# Short summary recapping previous sections code 07_Process_The_Data.ipynb


In [1]:
from datasets import load_dataset
from transformers import AutoTokenizer, DataCollatorWithPadding

raw_datasets = load_dataset("glue", "mrpc")
checkpoint = "bert-base-uncased"
tokenizer = AutoTokenizer.from_pretrained(checkpoint)


def tokenize_function(example):
    return tokenizer(example["sentence1"], example["sentence2"], truncation=True)


tokenized_datasets = raw_datasets.map(tokenize_function, batched=True)
data_collator = DataCollatorWithPadding(tokenizer=tokenizer)

  from .autonotebook import tqdm as notebook_tqdm


TrainingArguments class that will contain all the hyperparameters the Trainer will use for training and evaluation


In [2]:
from transformers import TrainingArguments

# directory where the trained model will be saved, as well as the checkpoints
training_args = TrainingArguments("test-trainer")

You get a warning after instantiating this pretrained model. This is because BERT has not been pretrained on classifying pairs of sentences, so the head of the pretrained model has been discarded and a new head suitable for sequence classification has been added instead. It encouraging you to train the model


In [4]:
from transformers import AutoModelForSequenceClassification

model = AutoModelForSequenceClassification.from_pretrained(
    checkpoint, num_labels=2)

Some weights of BertForSequenceClassification were not initialized from the model checkpoint at bert-base-uncased and are newly initialized: ['classifier.bias', 'classifier.weight']
You should probably TRAIN this model on a down-stream task to be able to use it for predictions and inference.


In [5]:
from transformers import Trainer

trainer = Trainer(
    model,
    training_args,
    train_dataset=tokenized_datasets["train"],
    eval_dataset=tokenized_datasets["validation"],
    data_collator=data_collator,
    tokenizer=tokenizer,
)

This will start the fine-tuning (which should take a couple of minutes on a GPU) and report the training loss every 500 steps. It won’t, however, tell you how well (or badly) your model is performing. This is because:

1. We didn’t tell the Trainer to evaluate during training by setting evaluation_strategy to either "steps" (evaluate every eval_steps) or "epoch" (evaluate at the end of each epoch).
2. We didn’t provide the Trainer with a compute_metrics() function to calculate a metric during said evaluation (otherwise the evaluation would just have printed the loss, which is not a very intuitive number).


In [6]:
trainer.train()

Step,Training Loss
500,0.4936
1000,0.2327


TrainOutput(global_step=1377, training_loss=0.29208769621672453, metrics={'train_runtime': 831.1167, 'train_samples_per_second': 13.24, 'train_steps_per_second': 1.657, 'total_flos': 405114969714960.0, 'train_loss': 0.29208769621672453, 'epoch': 3.0})

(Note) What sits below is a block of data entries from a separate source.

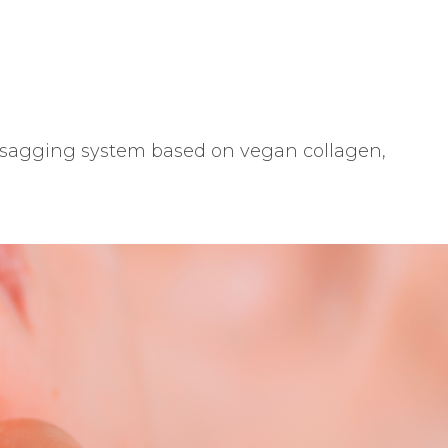
ti-sagging system based on vegan collagen,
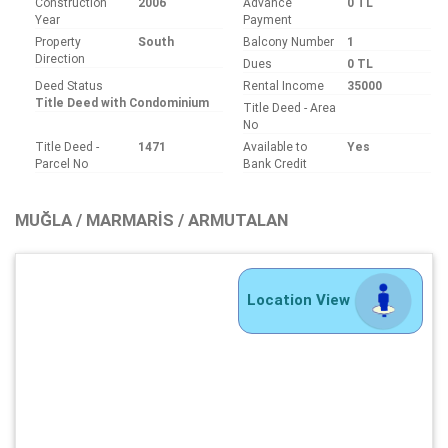
Construction
2006
Advance
0 TL
Year
Payment
Property
South
Balcony Number
1
Direction
Dues
0 TL
Deed Status
Rental Income
35000
Title Deed with Condominium
Title Deed - Area
No
Title Deed -
1471
Available to
Yes
Parcel No
Bank Credit
MUĞLA / MARMARIS / ARMUTALAN
Location View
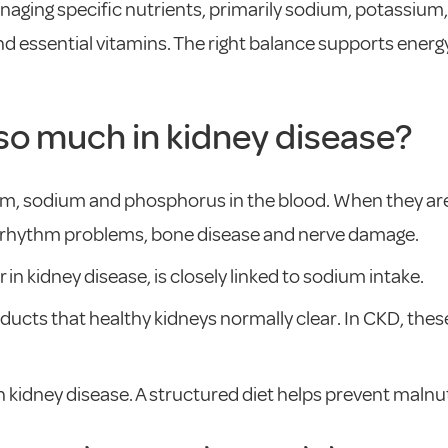
aging specific nutrients, primarily sodium, potassium
and essential vitamins. The right balance supports ener
so much in kidney disease?
ium, sodium and phosphorus in the blood. When they are
t rhythm problems, bone disease and nerve damage.
 in kidney disease, is closely linked to sodium intake.
cts that healthy kidneys normally clear. In CKD, these
 kidney disease. A structured diet helps prevent malnut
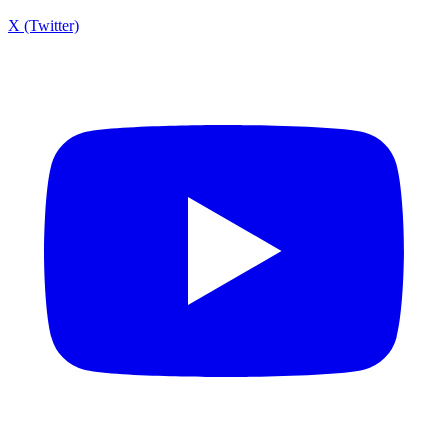
X (Twitter)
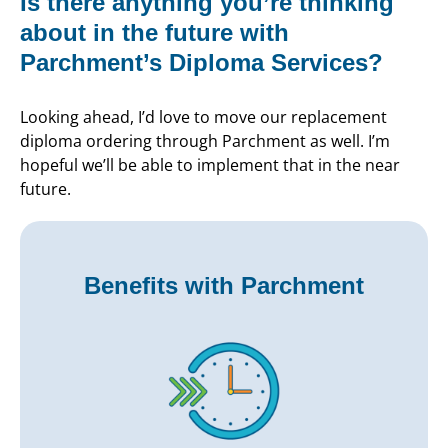
Is there anything you’re thinking
about in the future with
Parchment’s Diploma Services?
Looking ahead, I’d love to move our replacement
diploma ordering through Parchment as well. I’m
hopeful we’ll be able to implement that in the near
future.
Benefits with Parchment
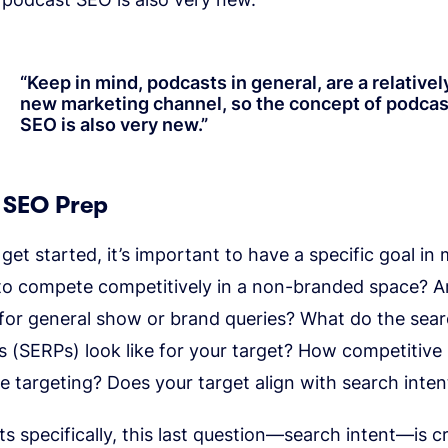
“
Keep in mind, podcasts in general, are a relativel
new marketing channel, so the concept of podcas
SEO is also very new.
”
 SEO Prep
get started, it’s important to have a specific goal in 
 to compete competitively in a non-branded space? A
 for general show or brand queries? What do the sea
s (SERPs) look like for your target? How competitive 
e targeting? Does your target align with search inten
s specifically, this last question—search intent—is crit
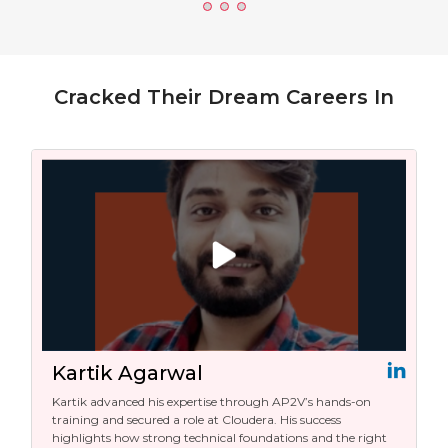
Cracked Their Dream Careers In
Kartik Agarwal
Kartik advanced his expertise through AP2V’s hands-on
training and secured a role at Cloudera. His success
highlights how strong technical foundations and the right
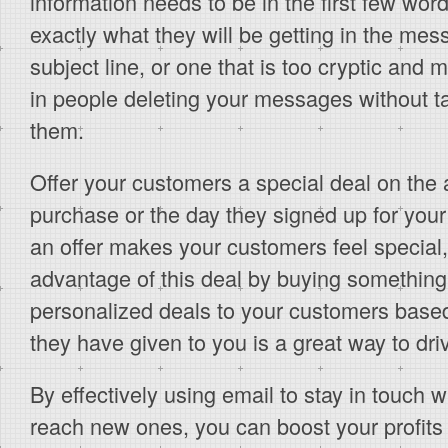
information needs to be in the first few wo
exactly what they will be getting in the mes
subject line, or one that is too cryptic and m
in people deleting your messages without ta
them.
Offer your customers a special deal on the an
purchase or the day they signed up for your 
an offer makes your customers feel special,
advantage of this deal by buying somethin
personalized deals to your customers based
they have given to you is a great way to dri
By effectively using email to stay in touch 
reach new ones, you can boost your profits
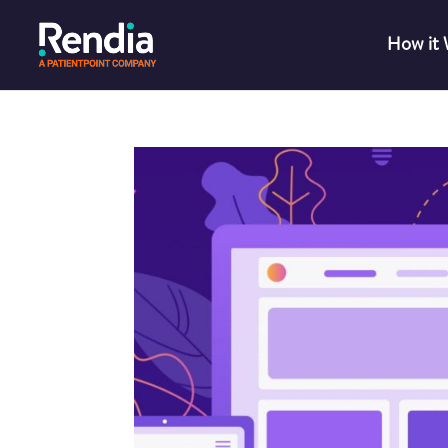
How it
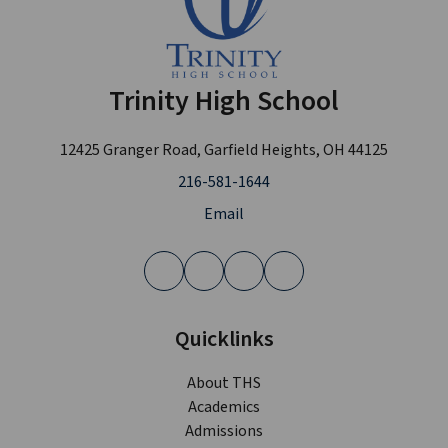
Trinity High School
12425 Granger Road, Garfield Heights, OH 44125
216-581-1644
Email
Quicklinks
About THS
Academics
Admissions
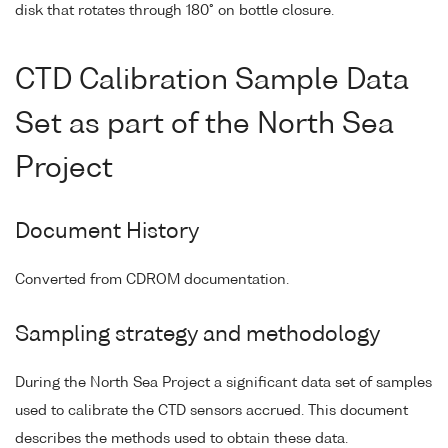
disk that rotates through 180° on bottle closure.
CTD Calibration Sample Data
Set as part of the North Sea
Project
Document History
Converted from CDROM documentation.
Sampling strategy and methodology
During the North Sea Project a significant data set of samples
used to calibrate the CTD sensors accrued. This document
describes the methods used to obtain these data.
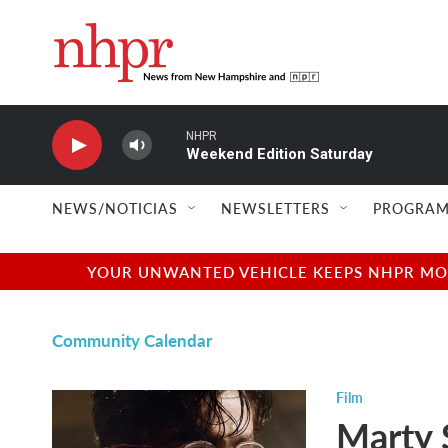
Skip to main content
NHPR
Weekend Edition Saturday
NEWS/NOTICIAS
NEWSLETTERS
PROGRAM
YOUR UNWANTED VEHICLE KEEPS NHPR MOVI
Community Calendar
Film
Marty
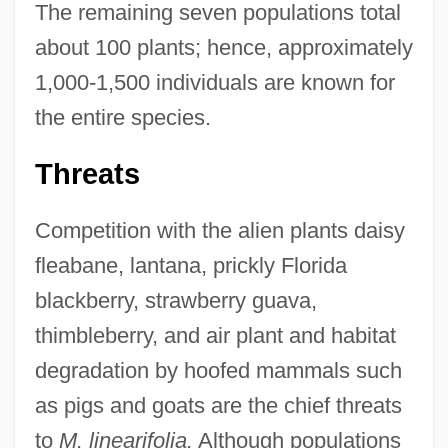
The remaining seven populations total
about 100 plants; hence, approximately
1,000-1,500 individuals are known for
the entire species.
Threats
Competition with the alien plants daisy
fleabane, lantana, prickly Florida
blackberry, strawberry guava,
thimbleberry, and air plant and habitat
degradation by hoofed mammals such
as pigs and goats are the chief threats
to
M. linearifolia.
Although populations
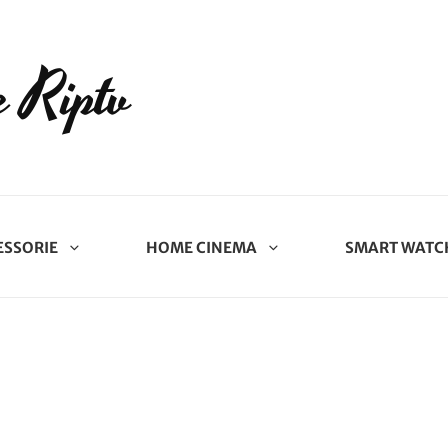
 Riptv
ESSORIE
HOME CINEMA
SMART WATC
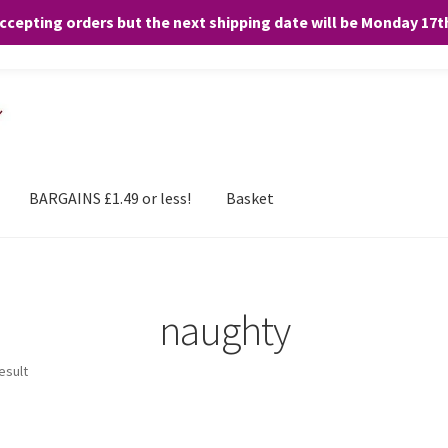
accepting orders but the next shipping date will be Monday 17
and any purchases. By clicking “Accept”, you consent to the use of ALL the
BARGAINS £1.49 or less!
Basket
naughty
esult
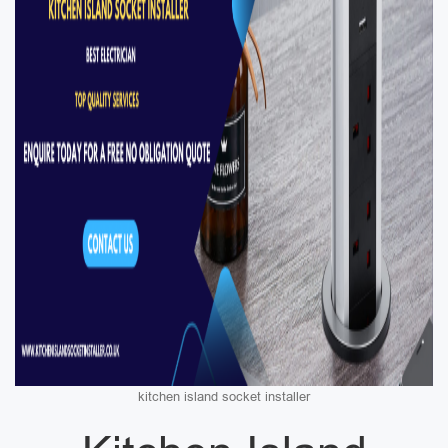
kitchen island socket installer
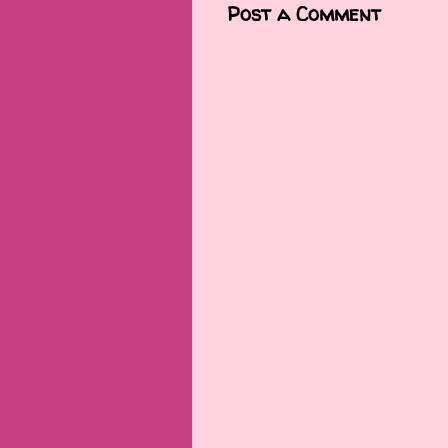
Post a Comment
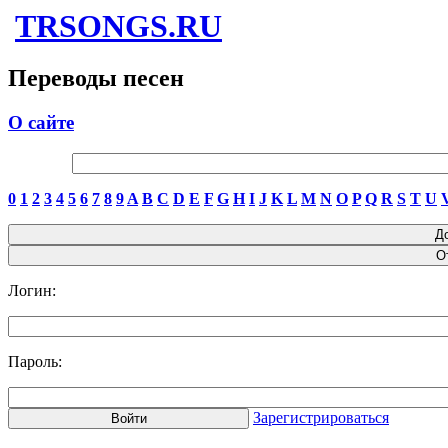
TRSONGS.RU
Переводы песен
О сайте
0
1
2
3
4
5
6
7
8
9
A
B
C
D
E
F
G
H
I
J
K
L
M
N
O
P
Q
R
S
T
U
Логин:
Пароль:
Зарегистрироваться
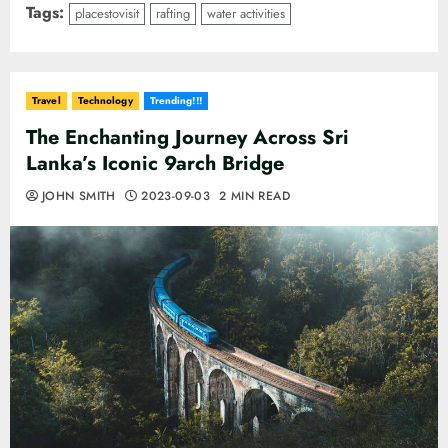
Tags:
placestovisit
rafting
water activities
Travel
Technology
Trending!!!
The Enchanting Journey Across Sri
Lanka’s Iconic 9arch Bridge
JOHN SMITH
2023-09-03
2 MIN READ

The compute_metrics() function must take an EvalPrediction object (which is a named tuple with a predictions field and a label_ids field) and will return a dictionary mapping strings to floats (the strings being the names of the metrics returned, and the floats their values). To get some predictions from our model, we can use the Trainer.predict() command:


In [7]:
tokenized_datasets["validation"]

Dataset({
    features: ['sentence1', 'sentence2', 'label', 'idx', 'input_ids', 'token_type_ids', 'attention_mask'],
    num_rows: 408
})

In [8]:
predictions = trainer.predict(tokenized_datasets["validation"])
print(predictions.predictions.shape)
print(predictions.label_ids.shape)
print(predictions.metrics)

(408, 2)
(408,)
{'test_loss': 0.7818031907081604, 'test_runtime': 2.417, 'test_samples_per_second': 168.802, 'test_steps_per_second': 21.1}


The output of the predict() method is another named tuple with three fields: predictions, label_ids, and metrics. The metrics field will just contain the loss on the dataset passed, as well as some time metrics (how long it took to predict, in total and on average). Once we complete our compute_metrics() function and pass it to the Trainer, that field will also contain the metrics returned by compute_metrics().

As you can see, predictions is a two-dimensional array with shape 408 x 2 (408 being the number of elements in the dataset we used). Those are the logits for each element of the dataset we passed to predict() (as you saw in the previous chapter, all Transformer models return logits). To transform them into predictions that we can compare to our labels, we need to take the index with the maximum value on the second axis:


In [9]:
import numpy as np

preds = np.argmax(predictions.predictions, axis=-1)
print(preds)

[1 0 1 1 0 1 1 1 1 1 1 0 0 1 1 1 1 0 1 0 0 1 1 1 1 1 1 1 1 1 1 1 1 1 1 1 0
 0 1 1 0 1 0 0 0 1 1 0 1 1 1 1 1 1 1 1 1 1 1 1 0 0 1 1 1 0 1 1 0 1 1 0 1 1
 1 1 1 1 1 1 1 1 1 0 1 0 1 1 1 1 0 1 1 1 1 1 1 1 1 1 1 1 1 1 0 1 1 0 1 1 1
 1 1 1 1 0 1 1 1 1 1 1 0 1 1 1 1 0 1 1 1 0 1 0 1 1 0 0 1 1 1 0 0 1 0 1 1 0
 1 1 0 1 1 1 0 1 1 1 0 1 1 1 1 1 0 1 1 0 1 0 1 1 1 1 0 1 1 0 1 1 0 1 1 1 1
 1 0 1 0 1 1 0 1 1 1 1 1 1 1 1 1 1 1 1 1 0 1 1 0 0 0 1 1 0 1 1 1 1 0 1 1 1
 1 0 1 1 1 1 1 1 1 1 1 0 1 0 1 1 1 0 1 0 1 1 1 1 1 1 1 1 1 0 0 1 0 0 1 1 1
 1 1 1 1 1 1 1 1 0 0 1 0 1 1 1 1 1 1 1 1 0 1 1 0 0 1 1 1 1 1 0 0 0 1 1 1 0
 0 1 1 0 1 1 1 0 1 1 0 1 0 1 0 1 1 0 1 0 0 1 0 0 0 0 0 1 0 1 1 1 1 1 1 1 0
 1 1 1 1 1 0 1 1 1 1 0 1 1 1 1 1 1 0 1 1 1 0 1 1 1 1 1 1 1 1 0 1 1 1 1 0 0
 0 1 1 0 0 0 1 0 1 1 1 1 1 1 1 1 1 1 1 1 1 1 1 1 1 1 1 1 1 1 0 1 1 0 1 1 0
 1]


We can now compare those preds to the labels. To build our compute_metric() function, we will rely on the metrics from the 🤗 Evaluate library. We can load the metrics associated with the MRPC dataset as easily as we loaded the dataset, this time with the evaluate.load() function. The object returned has a compute() method we can use to do the metric calculation:


In [10]:
import evaluate

metric = evaluate.load("glue", "mrpc")
metric.compute(predictions=preds, references=predictions.label_ids)

{'accuracy': 0.8529411764705882, 'f1': 0.8972602739726028}

compute_metrics()


In [12]:
def compute_metrics(eval_preds):
    metric = evaluate.load("glue", "mrpc")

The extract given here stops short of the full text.